**EXERCISE PROMPT**: Every line from the one that contains "และวิทยาศาสตร์... (660, 638)" to the end of the records must be restated word for word. No other line belongs in the answer.

*** DATA SHOWN Section Begins ***

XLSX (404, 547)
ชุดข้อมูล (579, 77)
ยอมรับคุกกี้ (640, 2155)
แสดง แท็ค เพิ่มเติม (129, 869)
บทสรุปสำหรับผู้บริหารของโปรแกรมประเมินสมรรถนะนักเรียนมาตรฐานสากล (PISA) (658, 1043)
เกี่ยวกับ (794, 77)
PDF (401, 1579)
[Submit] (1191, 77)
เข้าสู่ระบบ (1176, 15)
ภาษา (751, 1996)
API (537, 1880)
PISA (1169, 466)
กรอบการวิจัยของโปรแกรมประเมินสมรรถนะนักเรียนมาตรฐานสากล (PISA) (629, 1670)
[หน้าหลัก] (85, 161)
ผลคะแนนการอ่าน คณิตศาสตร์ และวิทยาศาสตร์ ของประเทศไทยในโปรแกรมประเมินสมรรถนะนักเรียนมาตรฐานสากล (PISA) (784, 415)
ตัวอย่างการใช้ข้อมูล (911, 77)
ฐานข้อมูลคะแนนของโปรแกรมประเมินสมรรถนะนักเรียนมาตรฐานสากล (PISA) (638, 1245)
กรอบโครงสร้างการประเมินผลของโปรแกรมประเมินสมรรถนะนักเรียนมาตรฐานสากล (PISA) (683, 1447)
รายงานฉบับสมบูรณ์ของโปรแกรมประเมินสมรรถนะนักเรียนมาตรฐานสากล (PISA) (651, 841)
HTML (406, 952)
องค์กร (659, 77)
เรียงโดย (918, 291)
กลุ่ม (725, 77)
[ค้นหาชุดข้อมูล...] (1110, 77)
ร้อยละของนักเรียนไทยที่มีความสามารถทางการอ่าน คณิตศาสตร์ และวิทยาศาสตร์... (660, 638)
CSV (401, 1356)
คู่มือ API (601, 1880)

*** DATA SHOWN Section Ends ***

**SOLUTION FOR THIS PROBLEM**:
ร้อยละของนักเรียนไทยที่มีความสามารถทางการอ่าน คณิตศาสตร์ และวิทยาศาสตร์... (660, 638)
CSV (401, 1356)
คู่มือ API (601, 1880)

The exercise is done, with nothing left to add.